I decided to try out eco earth because Pancake is always trying to burrow, and since coco coir is completely plant matter, I’m betting that impaction is very unlikely. Humidity is only up to 40%, and I’ve got it nice and packed down!



Anyone think I should change anything?


----------



## wellington (Apr 14, 2018)

Looks nice. Can't think of anything else.
Have you ever used the Excavator clay substrate? You mix with water, form and let harden. I really like it so far. I use it for my bearded and Uro. You can form caves and ledges out of it. I built each a cave. My Uro has dug away at his that it's almost topless and my bearded only used his the first week. I may have made it too small. But they can dig in the stuff themselves too. It's not cheap but fun to work with and more realistic. Anything else I used, coir included, just too messy.


----------



## TechnoCheese (Apr 14, 2018)

wellington said:


> Looks nice. Can't think of anything else.
> Have you ever used the Excavator clay substrate? You mix with water, form and let harden. I really like it so far. I use it for my bearded and Uro. You can form caves and ledges out of it. I built each a cave. My Uro has dug away at his that it's almost topless and my bearded only used his the first week. I may have made it too small. But they can dig in the stuff themselves too. It's not cheap but fun to work with and more realistic. Anything else I used, coir included, just too messy.
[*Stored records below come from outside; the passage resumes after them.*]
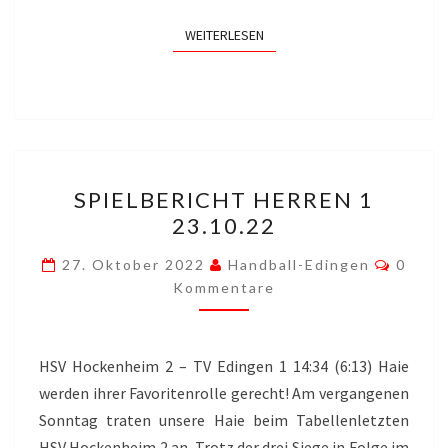
WEITERLESEN
WEITERLESEN
SPIELBERICHT
SPIELBERICHT HERREN 1
HERREN
23.10.22
1
23.10.22
Komme
27. Oktober 2022
Handball-Edingen
0
Kommentare
HSV Hockenheim 2 – TV Edingen 1 14:34 (6:13) Haie
werden ihrer Favoritenrolle gerecht! Am vergangenen
Sonntag traten unsere Haie beim Tabellenletzten
HSV Hockenheim 2 an. Trotz der drei Siege in Folge im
I have actually used excavator clay with my Sulcata, just as a little mountain thing! In my experience, it was super crumbly, and got infested with moths the first time I used it, lol. I also feel like it might be a bit unsanitary, because it’s not movable? I dunno, I’ve just had a not-so-great experience with it, lol.
Thank you!


----------



## wellington (Apr 14, 2018)

Geez I hope I don't get the moths. I have enough problems with the peat moss and flies.
This is my first go around with the stuff. Haven't been using it long, so haven't run into any negative yet, except it's not as sturdy as I thought with the one cave crumbling.


----------